■ What you have to do
For these records, count the lines containing the word "they" and respond with the number alone.

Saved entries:
--------------------------------------------------

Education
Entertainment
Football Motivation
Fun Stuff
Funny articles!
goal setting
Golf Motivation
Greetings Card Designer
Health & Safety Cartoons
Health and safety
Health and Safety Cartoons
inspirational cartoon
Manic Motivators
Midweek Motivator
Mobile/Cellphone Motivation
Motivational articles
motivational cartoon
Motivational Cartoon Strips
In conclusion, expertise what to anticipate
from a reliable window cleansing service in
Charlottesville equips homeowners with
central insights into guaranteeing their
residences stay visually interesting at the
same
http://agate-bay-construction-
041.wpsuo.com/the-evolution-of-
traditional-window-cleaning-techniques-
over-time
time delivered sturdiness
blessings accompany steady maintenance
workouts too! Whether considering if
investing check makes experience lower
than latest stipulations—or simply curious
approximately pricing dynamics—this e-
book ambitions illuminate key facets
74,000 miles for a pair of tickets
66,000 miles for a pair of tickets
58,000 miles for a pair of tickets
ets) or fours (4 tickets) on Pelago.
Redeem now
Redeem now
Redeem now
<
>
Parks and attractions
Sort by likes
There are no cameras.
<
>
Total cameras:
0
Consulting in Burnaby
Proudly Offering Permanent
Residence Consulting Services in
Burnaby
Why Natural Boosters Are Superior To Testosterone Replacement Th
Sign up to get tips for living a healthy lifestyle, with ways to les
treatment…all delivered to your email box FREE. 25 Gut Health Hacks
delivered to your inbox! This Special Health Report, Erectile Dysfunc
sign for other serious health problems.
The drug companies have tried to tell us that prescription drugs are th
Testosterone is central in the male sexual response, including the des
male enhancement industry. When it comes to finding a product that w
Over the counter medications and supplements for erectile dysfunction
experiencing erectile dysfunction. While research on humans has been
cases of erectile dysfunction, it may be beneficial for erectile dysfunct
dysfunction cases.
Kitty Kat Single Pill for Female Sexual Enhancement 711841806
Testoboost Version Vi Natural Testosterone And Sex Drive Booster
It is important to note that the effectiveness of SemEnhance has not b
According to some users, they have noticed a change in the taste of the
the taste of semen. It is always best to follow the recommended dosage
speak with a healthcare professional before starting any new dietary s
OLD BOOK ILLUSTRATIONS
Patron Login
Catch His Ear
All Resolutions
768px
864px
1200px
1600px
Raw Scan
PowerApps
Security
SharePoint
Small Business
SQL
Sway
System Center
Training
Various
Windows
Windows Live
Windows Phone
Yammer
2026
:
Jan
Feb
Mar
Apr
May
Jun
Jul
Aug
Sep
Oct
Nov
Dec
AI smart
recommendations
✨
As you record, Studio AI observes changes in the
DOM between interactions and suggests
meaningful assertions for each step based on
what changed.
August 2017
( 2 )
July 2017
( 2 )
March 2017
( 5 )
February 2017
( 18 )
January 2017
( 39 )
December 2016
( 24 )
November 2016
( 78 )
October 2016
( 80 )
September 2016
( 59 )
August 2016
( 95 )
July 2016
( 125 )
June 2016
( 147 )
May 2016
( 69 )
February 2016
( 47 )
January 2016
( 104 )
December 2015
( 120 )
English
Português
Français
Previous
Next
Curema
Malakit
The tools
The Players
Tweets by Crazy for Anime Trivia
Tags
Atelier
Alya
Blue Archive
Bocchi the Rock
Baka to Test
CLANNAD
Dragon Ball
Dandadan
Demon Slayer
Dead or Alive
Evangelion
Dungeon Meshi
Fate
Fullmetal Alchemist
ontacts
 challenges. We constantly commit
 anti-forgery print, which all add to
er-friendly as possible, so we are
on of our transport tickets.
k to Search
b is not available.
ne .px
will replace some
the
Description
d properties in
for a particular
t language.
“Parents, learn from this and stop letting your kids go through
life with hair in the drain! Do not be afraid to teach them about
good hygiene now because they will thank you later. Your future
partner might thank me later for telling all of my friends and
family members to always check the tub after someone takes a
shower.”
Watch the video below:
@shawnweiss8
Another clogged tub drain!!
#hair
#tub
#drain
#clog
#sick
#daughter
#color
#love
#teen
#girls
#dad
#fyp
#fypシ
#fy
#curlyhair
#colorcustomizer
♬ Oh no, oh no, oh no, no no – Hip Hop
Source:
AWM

--------------------------------------------------

■ Task answer
2